§ Data extracts:
# # # # # # #

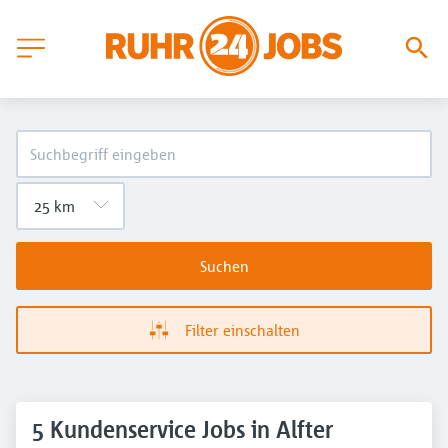
Suchen
Filter einschalten
5 Kundenservice Jobs in Alfter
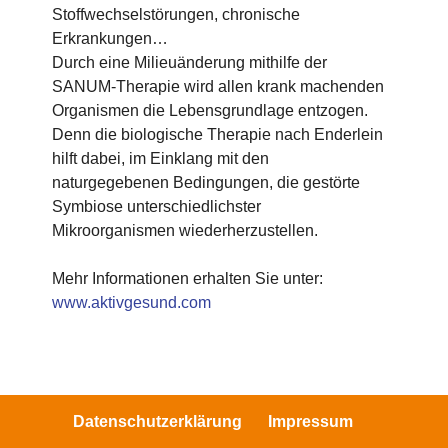
Stoffwechselstörungen, chronische
Erkrankungen…
Durch eine Milieuänderung mithilfe der
SANUM-Therapie wird allen krank machenden
Organismen die Lebensgrundlage entzogen.
Denn die biologische Therapie nach Enderlein
hilft dabei, im Einklang mit den
naturgegebenen Bedingungen, die gestörte
Symbiose unterschiedlichster
Mikroorganismen wiederherzustellen.
Mehr Informationen erhalten Sie unter:
www.aktivgesund.com
Datenschutzerklärung
Impressum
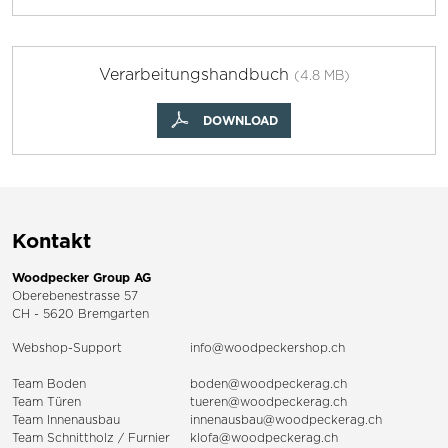
Verarbeitungshandbuch
(4.8 MB)
DOWNLOAD
Kontakt
Woodpecker Group AG
Oberebenestrasse 57
CH - 5620 Bremgarten
Webshop-Support
info@woodpeckershop.ch
Team Boden
boden@woodpeckerag.ch
Team Türen
tueren@woodpeckerag.ch
Team Innenausbau
innenausbau@woodpeckerag.ch
Team Schnittholz / Furnier
klofa@woodpeckerag.ch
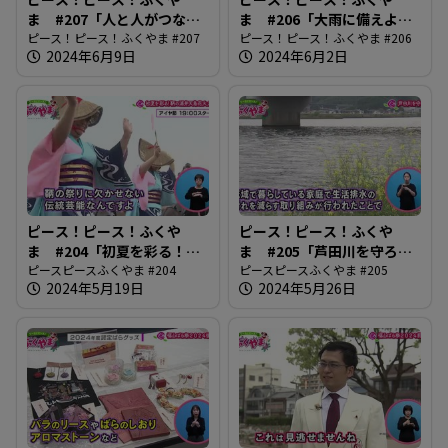
ま #207「人と人がつなが
ま #206「大雨に備えよう
り合う地域づくり」
ピース！ピース！ふくやま #207
2024」
ピース！ピース！ふくやま #206
2024年6月9日
2024年6月2日
ピース！ピース！ふくや
ピース！ピース！ふくや
ま #204「初夏を彩る！鞆
ま #205「芦田川を守ろ
の浦弁天島花火大会」
ピースピースふくやま #204
う」
ピースピースふくやま #205
2024年5月19日
2024年5月26日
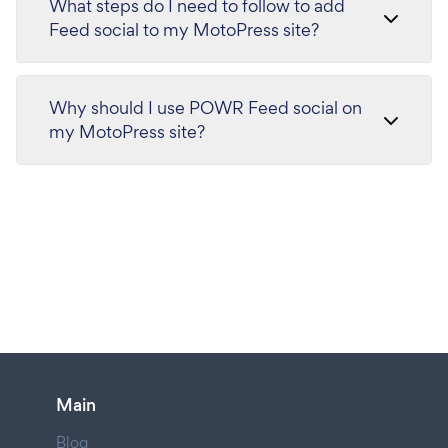
What steps do I need to follow to add
Feed social to my MotoPress site?
Why should I use POWR Feed social on
my MotoPress site?
Main
Blog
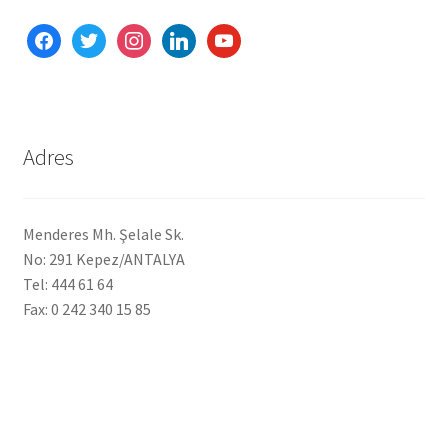
Ekol Katalog
facebook
twitter
instagram
linkedin
youtube
Heinz Katalog
Hint Mutfağı
Adres
İletişim
Menderes Mh. Şelale Sk.
İnsan Kaynakları
No: 291 Kepez/ANTALYA
Tel: 444 61 64
ISO Belgemiz
Fax: 0 242 340 15 85
İtalyan Mutfağı
Kalite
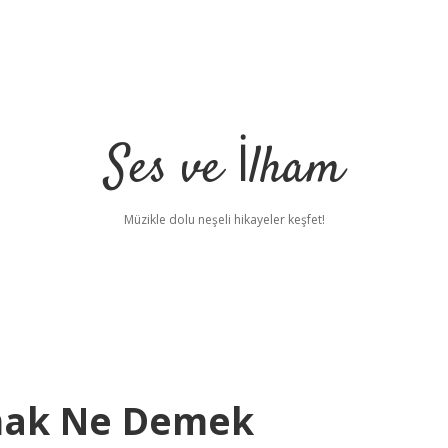
Ses ve İlham
Müzikle dolu neşeli hikayeler keşfet!
mak Ne Demek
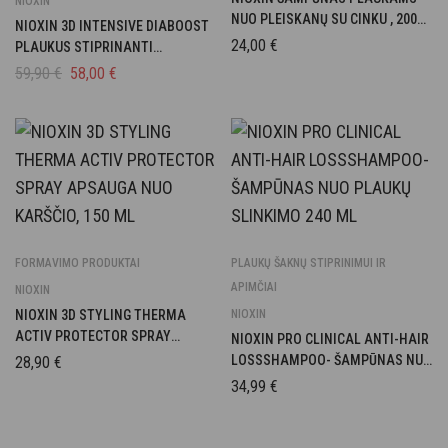
NIOXIN
NUO PLEISKANŲ SU CINKU , 200
NIOXIN 3D INTENSIVE DIABOOST
ML
24,00
€
PLAUKUS STIPRINANTI
PRIEMONĖ, 100 ML
59,90
€
58,00
€
FORMAVIMO PRODUKTAI
PLAUKŲ ŠAKNŲ STIPRINIMUI IR
APIMČIAI
NIOXIN
NIOXIN 3D STYLING THERMA
NIOXIN
ACTIV PROTECTOR SPRAY
NIOXIN PRO CLINICAL ANTI-HAIR
APSAUGA NUO KARŠČIO, 150 ML
LOSSSHAMPOO- ŠAMPŪNAS NUO
28,90
€
PLAUKŲ SLINKIMO 240 ML
34,99
€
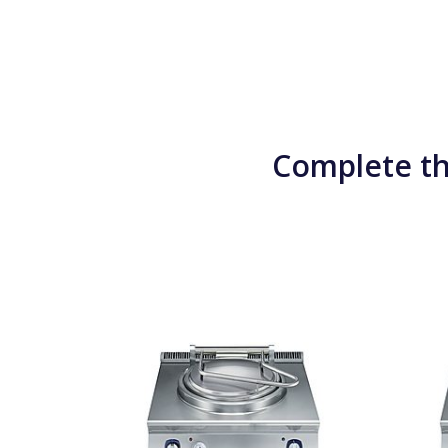
Complete th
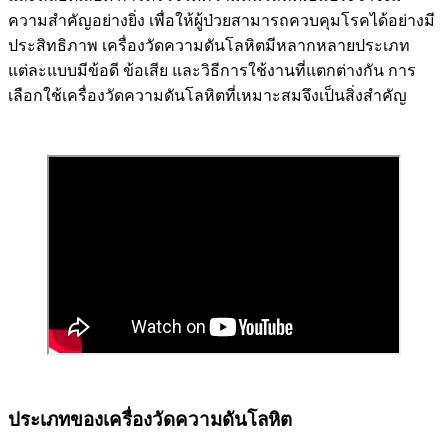
ความสำคัญอย่างยิ่ง เพื่อให้ผู้ป่วยสามารถควบคุมโรคได้อย่างมี
ประสิทธิภาพ เครื่องวัดความดันโลหิตมีหลากหลายประเภท
แต่ละแบบมีข้อดี ข้อเสีย และวิธีการใช้งานที่แตกต่างกัน การ
เลือกใช้เครื่องวัดความดันโลหิตที่เหมาะสมจึงเป็นสิ่งสำคัญ
ประเภทของเครื่องวัดความดันโลหิต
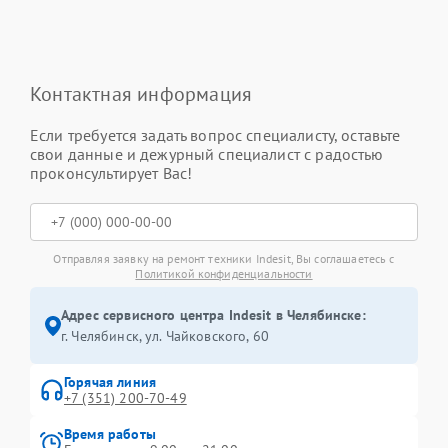
Контактная информация
Если требуется задать вопрос специалисту, оставьте
свои данные и дежурный специалист с радостью
проконсультирует Вас!
Отправляя заявку на ремонт техники Indesit, Вы соглашаетесь с
Политикой конфиденциальности
Адрес сервисного центра Indesit в Челябинске:
г. Челябинск, ул. Чайковского, 60
Горячая линия
+7 (351) 200-70-49
Время работы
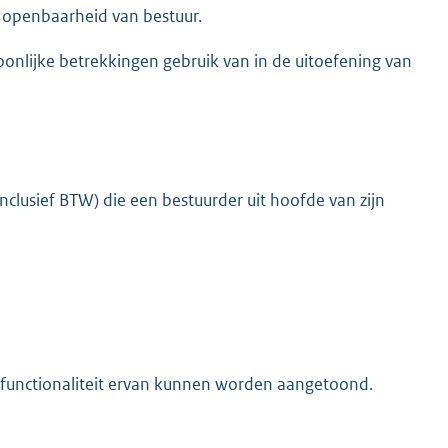
t openbaarheid van bestuur.
oonlijke betrekkingen gebruik van in de uitoefening van
clusief BTW) die een bestuurder uit hoofde van zijn
 functionaliteit ervan kunnen worden aangetoond.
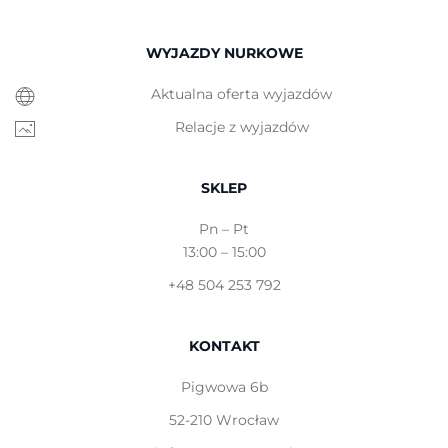
WYJAZDY NURKOWE
Aktualna oferta wyjazdów
Relacje z wyjazdów
SKLEP
Pn – Pt
13:00 – 15:00
+48 504 253 792
KONTAKT
Pigwowa 6b
52-210 Wrocław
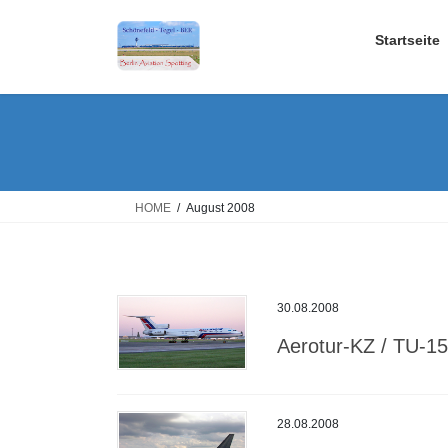
Skip
Skip
to
to
Startseite
the
the
content
Navigation
HOME
August 2008
30.08.2008
Aerotur-KZ / TU-1
28.08.2008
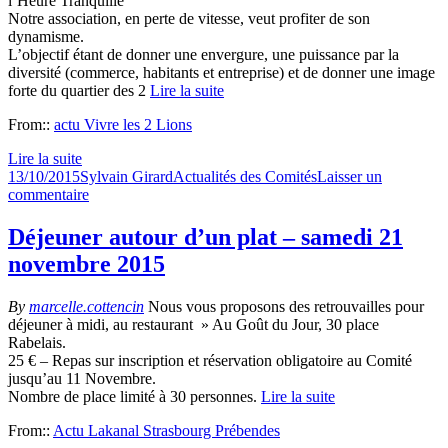
l’Heure Tranquille
Notre association, en perte de vitesse, veut profiter de son
dynamisme.
L’objectif étant de donner une envergure, une puissance par la
diversité (commerce, habitants et entreprise) et de donner une image
forte du quartier des 2
Lire la suite
From::
actu Vivre les 2 Lions
Lire la suite
Publié
Auteur
Catégories
13/10/2015
Sylvain Girard
Actualités des Comités
Laisser un
le
sur
commentaire
Les
commerçants
Déjeuner autour d’un plat – samedi 21
rejoignent
novembre 2015
le
Comité
By
marcelle.cottencin
Nous vous proposons des retrouvailles pour
déjeuner à midi, au restaurant » Au Goût du Jour, 30 place
Rabelais.
25 € – Repas sur inscription et réservation obligatoire au Comité
jusqu’au 11 Novembre.
Nombre de place limité à 30 personnes.
Lire la suite
From::
Actu Lakanal Strasbourg Prébendes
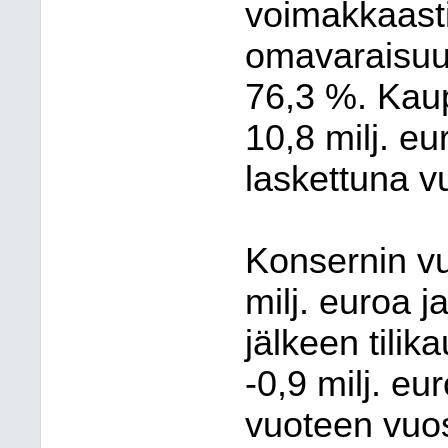
voimakkaasti
omavaraisuus
76,3 %. Kau
10,8 milj. e
laskettuna 
Konsernin vu
milj. euroa j
jälkeen tili
-0,9 milj. eu
vuoteen vuosi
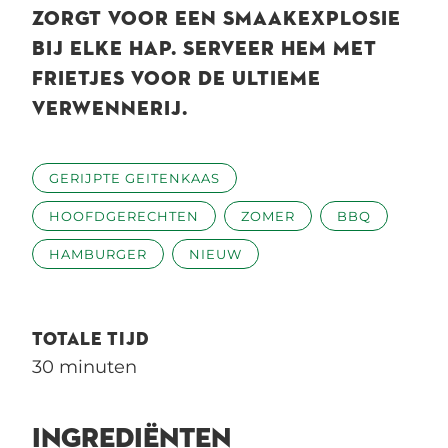
ZORGT VOOR EEN SMAAKEXPLOSIE
BIJ ELKE HAP. SERVEER HEM MET
FRIETJES VOOR DE ULTIEME
VERWENNERIJ.
GERIJPTE GEITENKAAS
HOOFDGERECHTEN
ZOMER
BBQ
HAMBURGER
NIEUW
TOTALE TIJD
30 minuten
INGREDIËNTEN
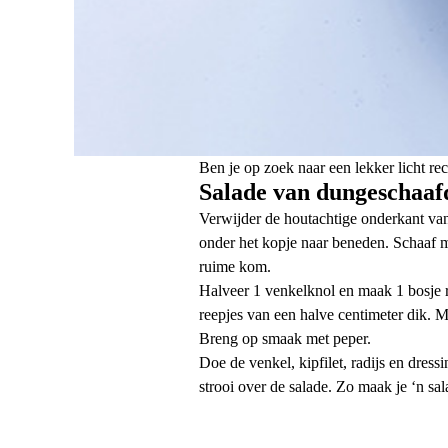
Ben je op zoek naar een lekker licht r
Salade van dungeschaaf
Verwijder de houtachtige onderkant van
onder het kopje naar beneden. Schaaf m
ruime kom.
Halveer 1 venkelknol en maak 1 bosje ra
reepjes van een halve centimeter dik. Me
Breng op smaak met peper.
Doe de venkel, kipfilet, radijs en dres
strooi over de salade. Zo maak je ‘n sa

# # # # # # #

§ Task to complete:
Please count the lines in the material above that hold the word "place", and give only the total.

§ Written solution:
2